_What you should do_
Output all the records word for word. Drop the pictures.

_Records for processing_
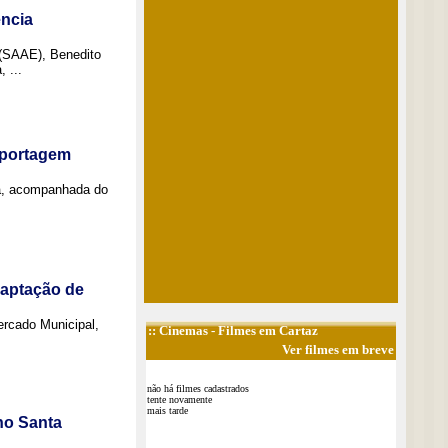
ncia
 (SAAE), Benedito
 ...
eportagem
a, acompanhada do
captação de
Mercado Municipal,
::
Cinemas
- Filmes em Cartaz
Ver filmes em breve
não há filmes cadastrados
tente novamente
mais tarde
no Santa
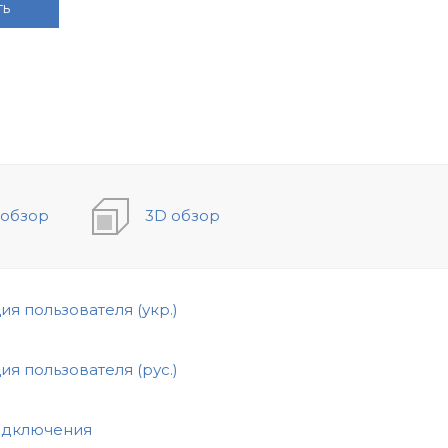
ть
обзор
3D обзор
ия пользователя (укр.)
ия пользователя (рус.)
одключения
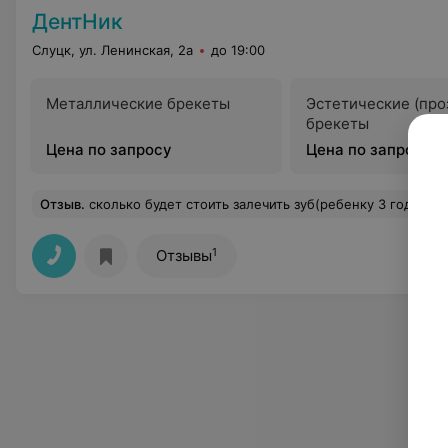
ДентНик
Слуцк, ул. Ленинская, 2а
до 19:00
Металлические брекеты
Эстетические (про
брекеты
Цена по запросу
Цена по запросу
Отзыв
.
сколько будет стоить залечить зуб(ребенку 3 годика)
1
Отзывы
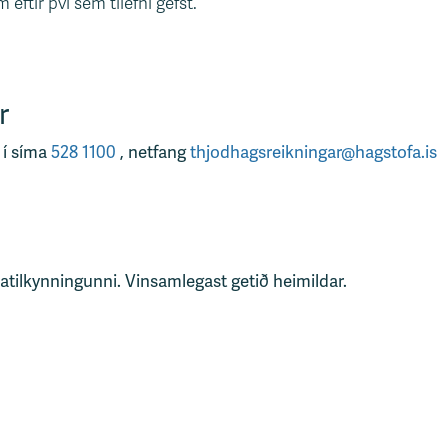
eftir því sem tilefni gefst.
r
 í síma
528 1100
, netfang
thjodhagsreikningar@hagstofa.is
tatilkynningunni. Vinsamlegast getið heimildar.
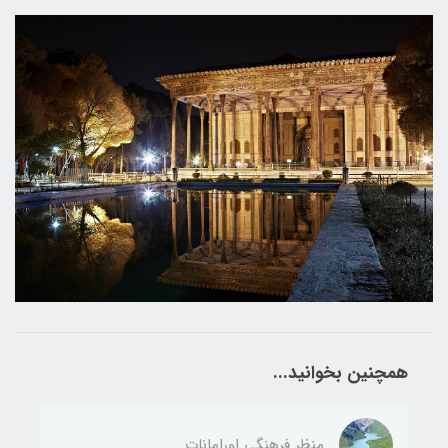
همچنین بخوانید...
منظر فرهنگی اورامانات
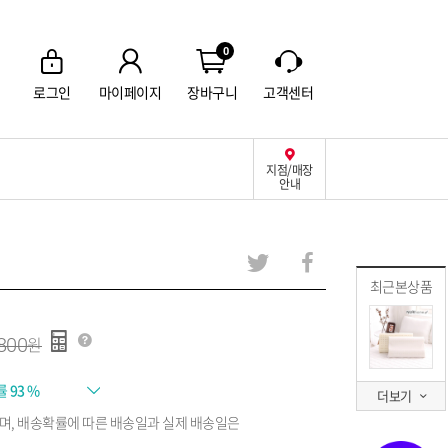
0
로그인
마이페이지
장바구니
고객센터
지점/매장
안내
최근본상품
800
률
93 %
더보기
며, 배송확률에 따른 배송일과 실제 배송일은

_Output_
ncia
 (SAAE), Benedito
 ...
eportagem
a, acompanhada do
captação de
Mercado Municipal,
::
Cinemas
- Filmes em Cartaz
Ver filmes em breve
não há filmes cadastrados
tente novamente
mais tarde
no Santa
ть
обзор
3D обзор
ия пользователя (укр.)
ия пользователя (рус.)
одключения
ДентНик
Слуцк, ул. Ленинская, 2а
до 19:00
Металлические брекеты
Эстетические (про
брекеты
Цена по запросу
Цена по запросу
Отзыв
.
сколько будет стоить залечить зуб(ребенку 3 годика)
1
Отзывы
eftir því sem tilefni gefst.
r
 í síma
528 1100
, netfang
thjodhagsreikningar@hagstofa.is
tatilkynningunni. Vinsamlegast getið heimildar.
همچنین بخوانید...
منظر فرهنگی اورامانات
0
로그인
마이페이지
장바구니
고객센터
지점/매장
안내
최근본상품
800
률
93 %
더보기
며, 배송확률에 따른 배송일과 실제 배송일은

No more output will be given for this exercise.